Dès lors, alors que M. X. ne faisait état d’aucune menace ou risque dans ses écritures et que l’OFPRA et la CNDA avaient rejeté sa demande d’asile, les premiers juges en se bornant à appuyer leur raisonnement concernant la méconnaissance de l’article 3 de la CEDH sur l’avis défavorable de la cour d’appel de Dijon ont commis une erreur de droit.
En ce qui concerne la décision fixant le pays de destination, comme déjà indiqué, M. X. reprend en appel son argumentation sur l’avis défavorable à son extradition qui comme nous venons de le dire ne peut pas être accueillie.
Il n’apporte aucun élément probant sur l’existence de risques de traitements inhumains ou dégradants en cas de retour en Algérie. Vous écarterez donc le moyen tiré de la méconnaissance des dispositions de l’article L. 513-2 du code de l'entrée et du séjour des étrangers et du droit d'asile et des stipulations de l’article 3 de la CEDH.
De même, nous ne voyons pas de détournement de procédure de la part du préfet à avoir pris à l’encontre de M. X. une telle décision fixant l’Algérie comme pays de destination.

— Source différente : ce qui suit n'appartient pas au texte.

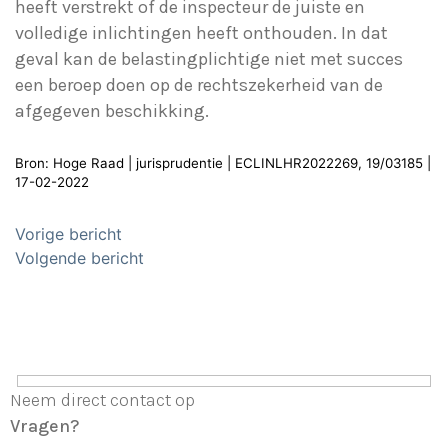
heeft verstrekt of de inspecteur de juiste en
volledige inlichtingen heeft onthouden. In dat
geval kan de belastingplichtige niet met succes
een beroep doen op de rechtszekerheid van de
afgegeven beschikking.
Bron: Hoge Raad | jurisprudentie | ECLINLHR2022269, 19/03185 |
17-02-2022
Bericht
Vorige bericht
navigatie
Volgende bericht
Neem direct contact op
Vragen?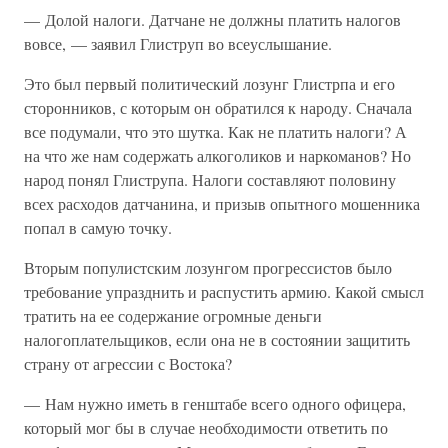
— Долой налоги. Датчане не должны платить налогов
вовсе, — заявил Глиструп во всеуслышание.
Это был первый политический лозунг Глистрпа и его
сторонников, с которым он обратился к народу. Сначала
все подумали, что это шутка. Как не платить налоги? А
на что же нам содержать алкоголиков и наркоманов? Но
народ понял Глиструпа. Налоги составляют половину
всех расходов датчанина, и призыв опытного мошенника
попал в самую точку.
Вторым популистским лозунгом прогрессистов было
требование упразднить и распустить армию. Какой смысл
тратить на ее содержание огромные деньги
налогоплательщиков, если она не в состоянии защитить
страну от агрессии с Востока?
— Нам нужно иметь в генштабе всего одного офицера,
который мог бы в случае необходимости ответить по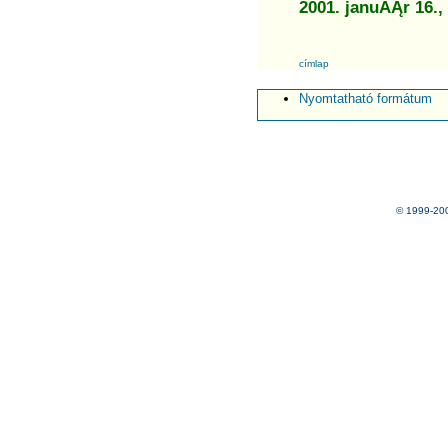
2001. januĂĄr 16.,
címlap
Nyomtatható formátum
© 1999-20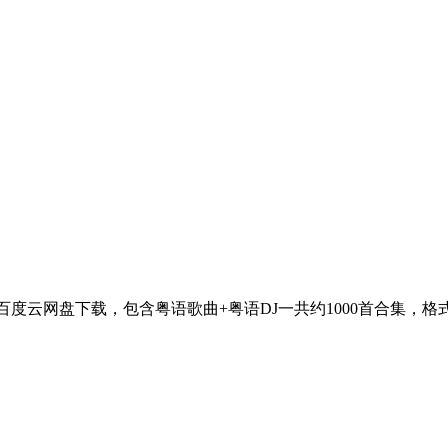
.71GB]百度云网盘下载，包含粤语歌曲+粤语DJ一共约1000首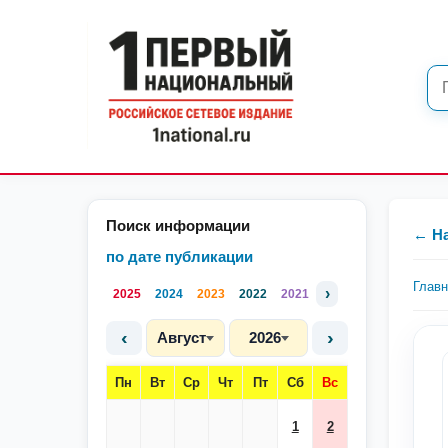
Поиск информации
← Н
по дате публикации
Глав
›
2025
2024
2023
2022
2021
‹
›
Август
2026
Пн
Вт
Ср
Чт
Пт
Сб
Вс
1
2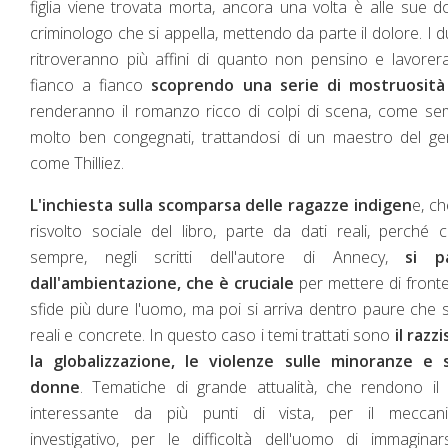
figlia viene trovata morta, ancora una volta è alle sue do
criminologo che si appella, mettendo da parte il dolore. I d
ritroveranno più affini di quanto non pensino e lavore
fianco a fianco
scoprendo una serie di mostruosità
renderanno il romanzo ricco di colpi di scena, come s
molto ben congegnati, trattandosi di un maestro del g
come Thilliez.
L'inchiesta sulla scomparsa delle ragazze indigen
e, ch
risvolto sociale del libro, parte da dati reali, perché
sempre, negli scritti dell'autore di Annecy,
si p
dall'ambientazione, che è cruciale
per mettere di fronte
sfide più dure l'uomo, ma poi si arriva dentro paure che
reali e concrete. In questo caso i temi trattati sono
il razz
la globalizzazione, le violenze sulle minoranze e s
donne
. Tematiche di grande attualità, che rendono il 
interessante da più punti di vista, per il meccan
investigativo, per le difficoltà dell'uomo di immaginar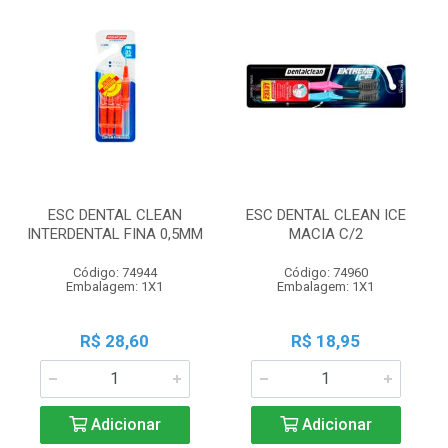
ESC DENTAL CLEAN
ESC DENTAL CLEAN ICE
INTERDENTAL FINA 0,5MM
MACIA C/2
Código: 74944
Código: 74960
Embalagem: 1X1
Embalagem: 1X1
R$ 28,60
R$ 18,95
Adicionar
Adicionar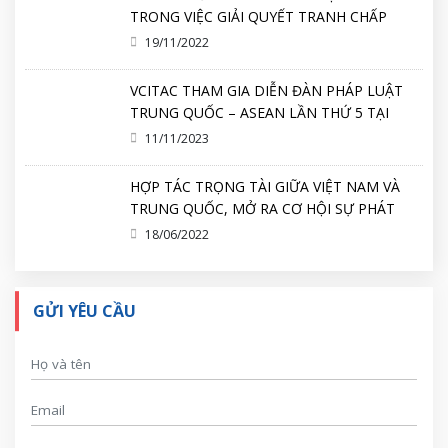
TRONG VIỆC GIẢI QUYẾT TRANH CHẤP
THƯƠNG MẠI
19/11/2022
VCITAC THAM GIA DIỄN ĐÀN PHÁP LUẬT
TRUNG QUỐC – ASEAN LẦN THỨ 5 TẠI
TRÙNG KHÁNH, TRUNG QUỐC
11/11/2023
HỢP TÁC TRỌNG TÀI GIỮA VIỆT NAM VÀ
TRUNG QUỐC, MỞ RA CƠ HỘI SỰ PHÁT
TRIỂN, HỢP TÁC MỚI
18/06/2022
GỬI YÊU CẦU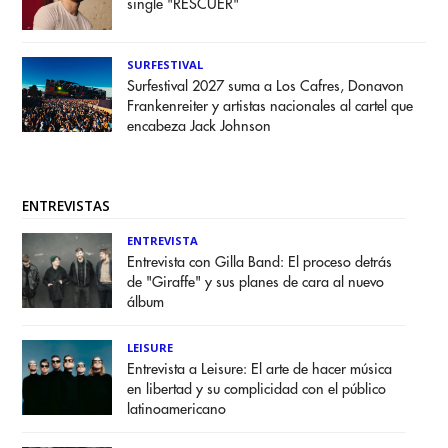
single "RESCUER"
SURFESTIVAL
Surfestival 2027 suma a Los Cafres, Donavon
Frankenreiter y artistas nacionales al cartel que
encabeza Jack Johnson
ENTREVISTAS
ENTREVISTA
Entrevista con Gilla Band: El proceso detrás
de "Giraffe" y sus planes de cara al nuevo
álbum
LEISURE
Entrevista a Leisure: El arte de hacer música
en libertad y su complicidad con el público
latinoamericano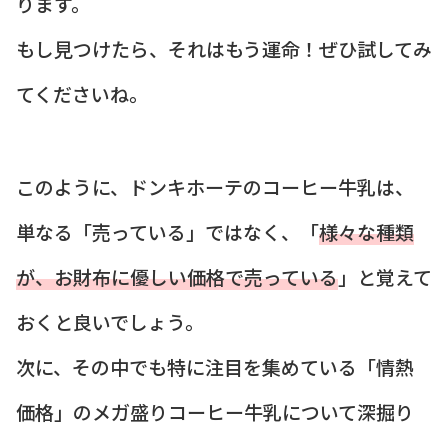
ります。
もし見つけたら、それはもう運命！ぜひ試してみ
てくださいね。
このように、ドンキホーテのコーヒー牛乳は、
単なる「売っている」ではなく、「
様々な種類
が、お財布に優しい価格で売っている
」と覚えて
おくと良いでしょう。
次に、その中でも特に注目を集めている「情熱
価格」のメガ盛りコーヒー牛乳について深掘り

Par suite, le préfet est fondé à soutenir que c’est à tort que les premiers juges ont annulé la décision fixant le pays de destination et lui faisant injonction de réexaminer la situation de M. X. en ce qui concerne le pays de destination dans un délai de 2 mois après la notification du jugement. Vous annulerez donc le jugement du tribunal administratif de Dijon en tant qu’il a annulé cette décision fixant le pays de destination et a fait injonction au préfet de réexaminer la situation de M. X. en ce qui concerne le pays de destination dans un délai de 2 mois après la notification du jugement.
Pour la décision portant interdiction de retour sur le territoire, nous vous signalons que M. X. ne présente aucun moyen à l’encontre de cette décision, vous pourrez là encore sans difficultés rejeter ses conclusions à fin d’annulation de cette décision.
Si vous nous avez suivi, ceci vous conduira donc à rejeter l’ensemble des conclusions de M. X. à fin d’annulation et d’injonction et à faire droit aux conclusions du préfet à fin d’annulation du jugement en tant qu’il a annulé sa décision fixant le pays de destination et lui a fait injonction de procéder au réexamen de la situation de M. X. en ce qui concerne le pays de destination.
M. X. étant la partie perdante, ses conclusions formulées au titre de l’article L. 761-1 du code de justice administrative ne peuvent qu’être rejetées.
Nous concluons donc, premièrement à l’annulation du jugement du tribunal administratif de Dijon en tant qu’il a annulé la décision fixant le pays de destination et par voie de conséquence l’injonction faite au préfet de réexaminer la situation de M. X. concernant le pays de destination dans un délai de 2 mois, secondement au rejet des conclusions de M. X.